Researchers at the Center for Environmental and Geographic Information Services (CEGIS), in capital city Dhaka, said that the Himalayas — relatively young mountains with a loose structure — have been losing more than a billion tonnes of sediment every year, some of which has been building up the land in the river estuaries below.
The team presented its work at a seminar on the impact of climate change on rivers organised by BRAC, Bangladesh's largest non-governmental organisation, in Dhaka last month (22 April).
The scientists say the results challenge predictions by the Intergovernmental Panel on Climate Change (IPCC) that a one-metre sea level rise could submerge a fifth of the country.

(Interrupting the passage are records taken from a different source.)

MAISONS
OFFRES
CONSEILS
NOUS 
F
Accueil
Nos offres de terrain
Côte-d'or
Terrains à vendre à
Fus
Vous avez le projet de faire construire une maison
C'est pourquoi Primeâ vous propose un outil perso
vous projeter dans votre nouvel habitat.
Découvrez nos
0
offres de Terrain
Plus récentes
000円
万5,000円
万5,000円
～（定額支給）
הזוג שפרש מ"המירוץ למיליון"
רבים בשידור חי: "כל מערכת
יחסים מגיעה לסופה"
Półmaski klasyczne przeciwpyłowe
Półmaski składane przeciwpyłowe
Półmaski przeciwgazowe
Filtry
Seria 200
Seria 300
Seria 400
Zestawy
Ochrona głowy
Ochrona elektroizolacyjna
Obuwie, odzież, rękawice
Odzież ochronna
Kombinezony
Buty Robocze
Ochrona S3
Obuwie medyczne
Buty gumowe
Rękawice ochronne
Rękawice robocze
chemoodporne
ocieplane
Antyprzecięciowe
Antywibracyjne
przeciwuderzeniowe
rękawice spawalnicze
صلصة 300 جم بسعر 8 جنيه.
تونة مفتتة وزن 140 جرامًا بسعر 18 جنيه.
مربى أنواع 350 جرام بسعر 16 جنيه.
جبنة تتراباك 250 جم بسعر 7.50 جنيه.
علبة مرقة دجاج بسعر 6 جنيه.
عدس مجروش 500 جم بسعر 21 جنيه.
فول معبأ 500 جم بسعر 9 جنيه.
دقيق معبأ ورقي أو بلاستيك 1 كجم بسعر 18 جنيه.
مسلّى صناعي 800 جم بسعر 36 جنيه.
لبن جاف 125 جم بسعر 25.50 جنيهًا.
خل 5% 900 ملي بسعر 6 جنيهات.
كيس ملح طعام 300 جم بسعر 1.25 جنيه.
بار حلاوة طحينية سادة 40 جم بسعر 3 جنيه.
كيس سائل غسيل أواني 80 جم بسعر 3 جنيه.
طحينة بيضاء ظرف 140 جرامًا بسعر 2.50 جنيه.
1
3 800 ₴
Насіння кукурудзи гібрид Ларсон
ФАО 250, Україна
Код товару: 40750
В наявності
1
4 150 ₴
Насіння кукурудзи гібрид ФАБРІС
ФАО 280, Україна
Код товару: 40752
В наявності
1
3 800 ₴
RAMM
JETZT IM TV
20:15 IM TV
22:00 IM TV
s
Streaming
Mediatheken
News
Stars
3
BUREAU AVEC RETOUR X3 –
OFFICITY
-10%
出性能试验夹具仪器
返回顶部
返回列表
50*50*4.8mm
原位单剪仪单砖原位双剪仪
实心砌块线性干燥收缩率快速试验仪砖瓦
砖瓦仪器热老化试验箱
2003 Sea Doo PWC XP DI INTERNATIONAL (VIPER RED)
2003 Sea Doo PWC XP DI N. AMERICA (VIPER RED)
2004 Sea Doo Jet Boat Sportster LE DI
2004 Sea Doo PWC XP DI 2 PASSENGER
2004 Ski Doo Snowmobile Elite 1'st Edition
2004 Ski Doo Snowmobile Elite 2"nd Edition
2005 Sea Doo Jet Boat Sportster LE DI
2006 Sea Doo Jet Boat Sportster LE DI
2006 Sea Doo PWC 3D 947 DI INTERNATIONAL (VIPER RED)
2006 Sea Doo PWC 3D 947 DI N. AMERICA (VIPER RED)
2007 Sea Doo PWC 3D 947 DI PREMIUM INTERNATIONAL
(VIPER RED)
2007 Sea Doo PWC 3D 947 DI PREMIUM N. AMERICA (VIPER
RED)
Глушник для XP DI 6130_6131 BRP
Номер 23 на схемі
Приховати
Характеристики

Funded by the Asian Development Bank, the CEGIS study focussed on a 15,000-square-kilometre area where two major Himalayan rivers, the Brahmaputra and the Ganges, meet before draining into the Bay of Bengal.
The scientists analysed how the two rivers and the land around them changedin response to the changing climate from 1943 to 2008.

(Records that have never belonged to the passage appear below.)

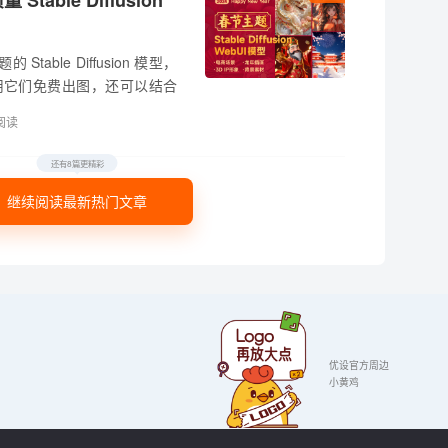
able Diffusion
table Diffusion 模型，
I 可以用它们免费出图，还可以结合
阅读
还有8篇更精彩
继续阅读最新热门文章
优设官方周边
小黄鸡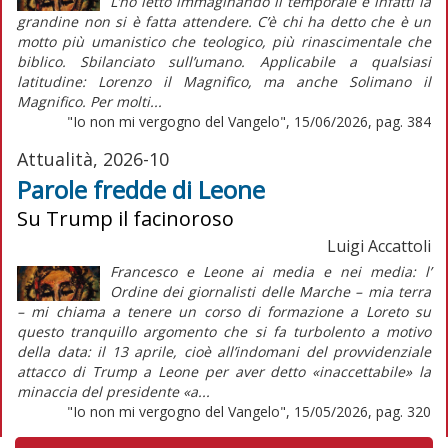
L’ho letto immaginando il temporale e infatti la
grandine non si è fatta attendere. C’è chi ha detto che è un
motto più umanistico che teologico, più rinascimentale che
biblico. Sbilanciato sull’umano. Applicabile a qualsiasi
latitudine: Lorenzo il Magnifico, ma anche Solimano il
Magnifico. Per molti...
"Io non mi vergogno del Vangelo", 15/06/2026, pag. 384
Attualità, 2026-10
Parole fredde di Leone
Su Trump il facinoroso
Luigi Accattoli
Francesco e Leone ai media e nei media: l’
Ordine dei giornalisti delle Marche – mia terra
– mi chiama a tenere un corso di formazione a Loreto su
questo tranquillo argomento che si fa turbolento a motivo
della data: il 13 aprile, cioè all’indomani del provvidenziale
attacco di Trump a Leone per aver detto «inaccettabile» la
minaccia del presidente «a...
"Io non mi vergogno del Vangelo", 15/05/2026, pag. 320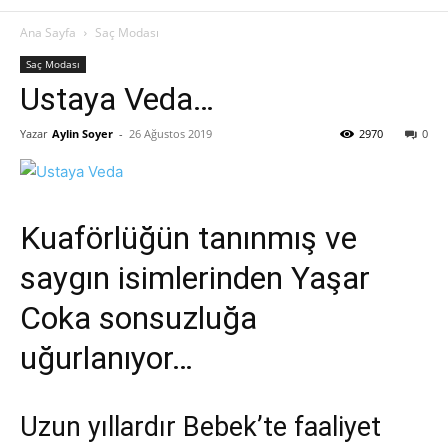
Ana Sayfa
Saç Modası
Saç Modası
Ustaya Veda…
Yazar
Aylin Soyer
-
26 Ağustos 2019
2970
0
Kuaförlüğün tanınmış ve
saygın isimlerinden Yaşar
Coka sonsuzluğa
uğurlanıyor…
Uzun yıllardır Bebek’te faaliyet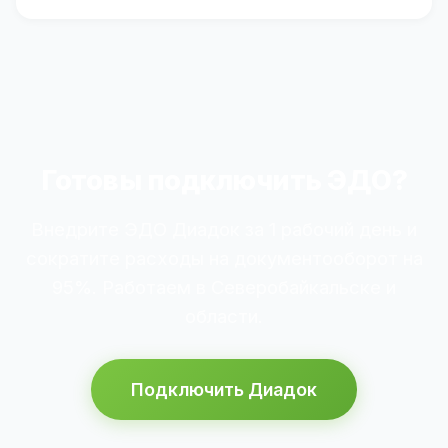
Готовы подключить ЭДО?
Внедрите ЭДО Диадок за 1 рабочий день и
сократите расходы на документооборот на
95%. Работаем в Северобайкальске и
области.
Подключить Диадок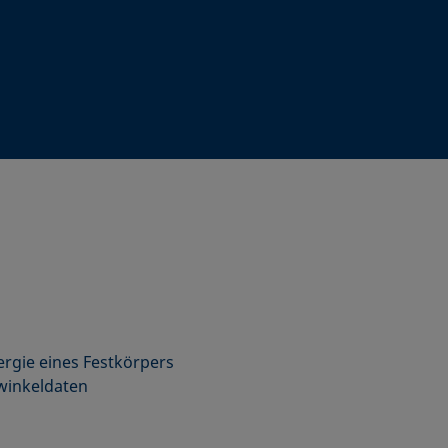
rgie eines Festkörpers
winkeldaten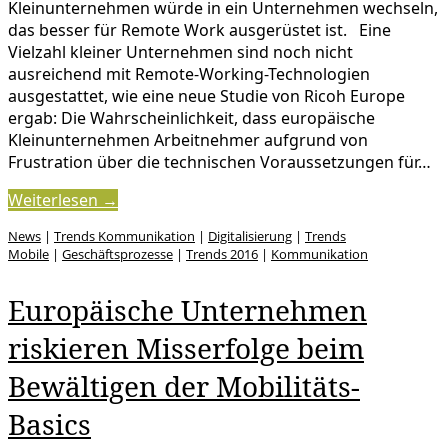
Kleinunternehmen würde in ein Unternehmen wechseln,
das besser für Remote Work ausgerüstet ist. Eine
Vielzahl kleiner Unternehmen sind noch nicht
ausreichend mit Remote-Working-Technologien
ausgestattet, wie eine neue Studie von Ricoh Europe
ergab: Die Wahrscheinlichkeit, dass europäische
Kleinunternehmen Arbeitnehmer aufgrund von
Frustration über die technischen Voraussetzungen für…
Weiterlesen →
News
|
Trends Kommunikation
|
Digitalisierung
|
Trends
Mobile
|
Geschäftsprozesse
|
Trends 2016
|
Kommunikation
Europäische Unternehmen
riskieren Misserfolge beim
Bewältigen der Mobilitäts-
Basics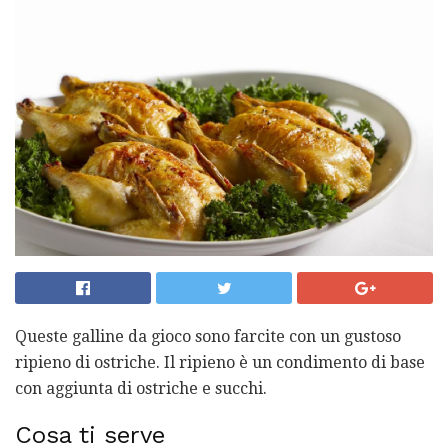
Queste galline da gioco sono farcite con un gustoso
ripieno di ostriche. Il ripieno è un condimento di base
con aggiunta di ostriche e succhi.
Cosa ti serve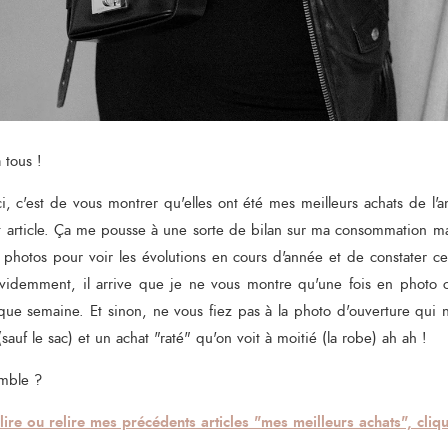
 tous !
ci, c'est de vous montrer qu'elles ont été mes meilleurs achats de l'a
et article. Ça me pousse à une sorte de bilan sur ma consommation mai
photos pour voir les évolutions en cours d'année et de constater 
videmment, il arrive que je ne vous montre qu'une fois en photo c
que semaine. Et sinon, ne vous fiez pas à la photo d'ouverture qu
sauf le sac) et un achat "raté" qu'on voit à moitié (la robe) ah ah !
emble ?
lire ou relire mes précédents articles "mes meilleurs achats", cliqu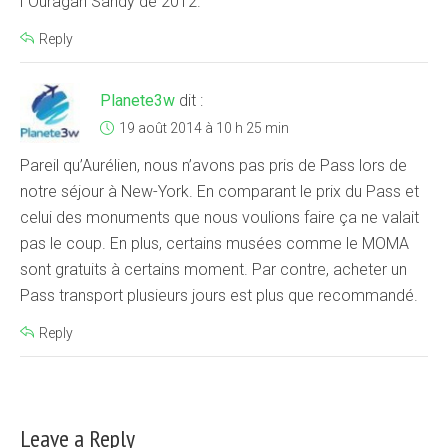
l´Ouragan Sandy de 2012.
Reply
Planete3w
dit :
19 août 2014 à 10 h 25 min
Pareil qu’Aurélien, nous n’avons pas pris de Pass lors de
notre séjour à New-York. En comparant le prix du Pass et
celui des monuments que nous voulions faire ça ne valait
pas le coup. En plus, certains musées comme le MOMA
sont gratuits à certains moment. Par contre, acheter un
Pass transport plusieurs jours est plus que recommandé.
Reply
Leave a Reply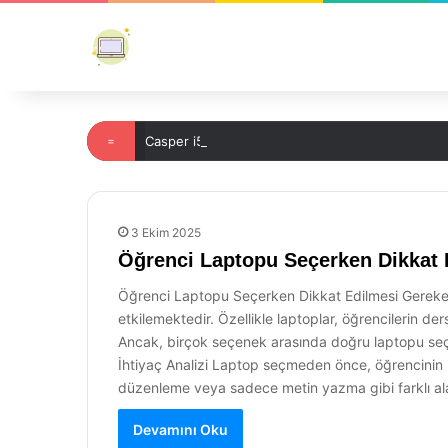
=
Casper i5 İşlemci Laptop Fiyatları 2023
3 Ekim 2025
Öğrenci Laptopu Seçerken Dikkat 
Öğrenci Laptopu Seçerken Dikkat Edilmesi Gerekenl
etkilemektedir. Özellikle laptoplar, öğrencilerin der
Ancak, birçok seçenek arasında doğru laptopu seçme
İhtiyaç Analizi Laptop seçmeden önce, öğrencinin iht
düzenleme veya sadece metin yazma gibi farklı ala
Devamını Oku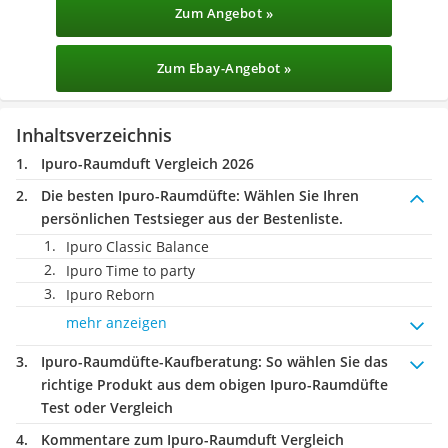
Zum Angebot »
Zum Ebay-Angebot »
Inhaltsverzeichnis
Ipuro-Raumduft Vergleich 2026
Die besten Ipuro-Raumdüfte:
Wählen Sie Ihren
persönlichen Testsieger aus der Bestenliste.
Ipuro Classic Balance
Ipuro Time to party
Ipuro Reborn
mehr anzeigen
Ipuro-Raumdüfte-Kaufberatung
: So wählen Sie das
richtige Produkt aus dem obigen Ipuro-Raumdüfte
Test oder Vergleich
Kommentare zum Ipuro-Raumduft Vergleich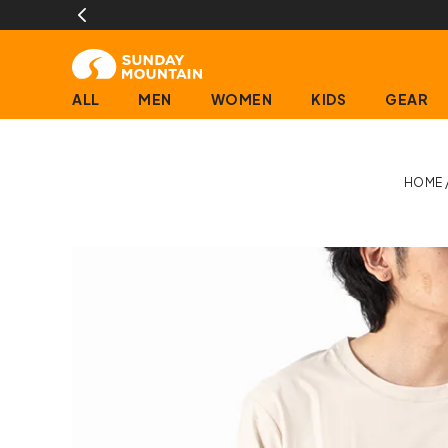
ALL
MEN
WOMEN
KIDS
GEAR
HOME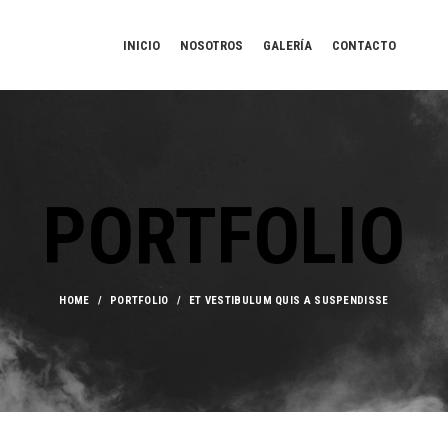
INICIO
NOSOTROS
GALERÍA
CONTACTO
PORTFOLIO
HOME
PORTFOLIO
ET VESTIBULUM QUIS A SUSPENDISSE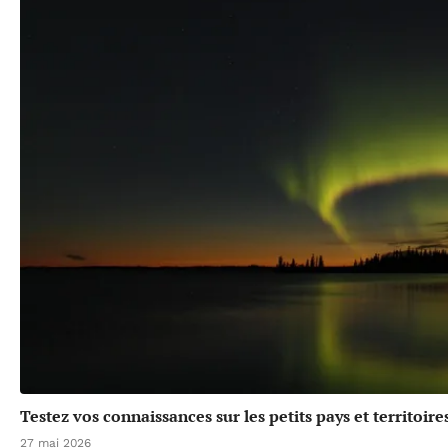
Testez vos connaissances sur les petits pays et territoir
27 mai 2026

They found that the rate of sediment addition was more than the rate of soil erosion during this period — the country gained nearly 1,800 square kilometres of new land, almost five times the area of Dhaka.
The IPCC's 2007 report estimated that a one-metre rise in sea level could sink nearly one fifth of Bangladesh's land mass and displace 20 million people.

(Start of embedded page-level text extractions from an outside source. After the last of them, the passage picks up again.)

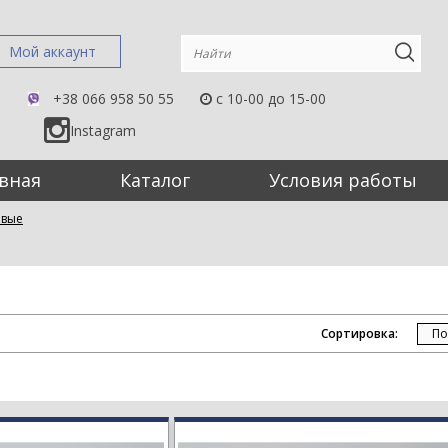
Мой аккаунт
+38 066 958 50 55
c 10-00 до 15-00
Instagram
вная
Каталог
Условия работы
евые
Сортировка: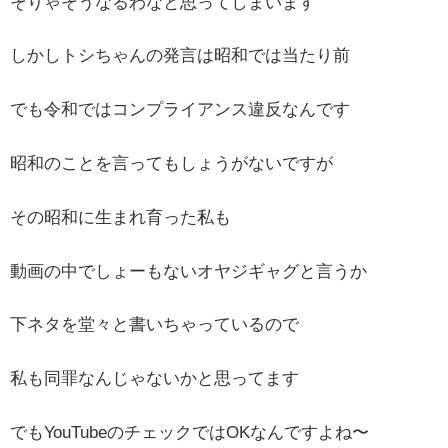
そりゃそうなるわなと思ってしまいます
しかしトシちゃんの発言は昭和では当たり前
でも令和ではコンプライアンス違反なんです
昭和のことを言ってもしょうがないですが
その昭和に生まれ育った私も
動画の中でしょーもないオヤジギャグと言うか
下ネタを堂々と書いちゃっているので
私も同罪なんじゃないかと思ってます
でもYouTubeのチェックではOKなんですよね〜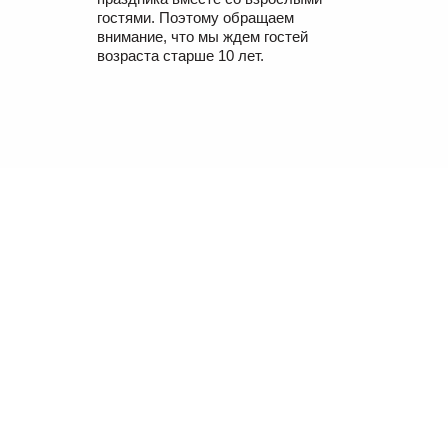
гостями. Поэтому обращаем
внимание, что мы ждем гостей
возраста старше 10 лет.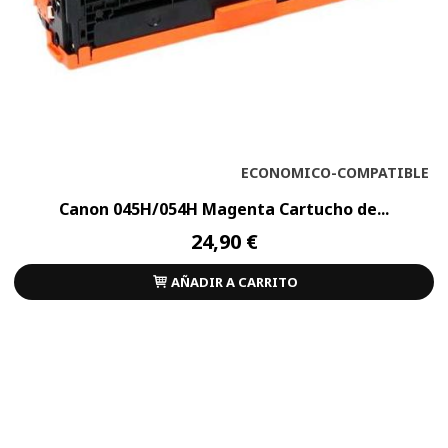
ECONOMICO-COMPATIBLE
Canon 045H/054H Magenta Cartucho de...
24,90 €
AÑADIR A CARRITO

But IPCC scientists did not consider the sediment factor, Maminul Haque Sarker, deputy executive director at CEGIS, told SciDev.Net.
"If we can use these sediments in a planned way we can tackle 60 centimetres to one metre sea level rise over next 100 years," he said.
But IPCC chairman Rajendra Pachauri warned against "jumping to conclusions" on the basis of "one study alone".
"The IPCC looks at a range of publications before we take a balanced view on what's likely to happen," he told the news agency AFP.
Saleemul Huq, director of the climate change cell at the UK-based International Institute of Environment and Development (IIED), said that improved understanding of sediment deposition and erosion in river deltas will help develop better adaptation strategies.
However, the CEGIS team cautioned that future sediment deposits would not match the land additions of the last 65 years. The sediments from that period resulted from a massive earthquake measuring 8.6 on the Richter scale in Assam in northeast India in 1950, which dislodged about 45 billion tonnes of sediments.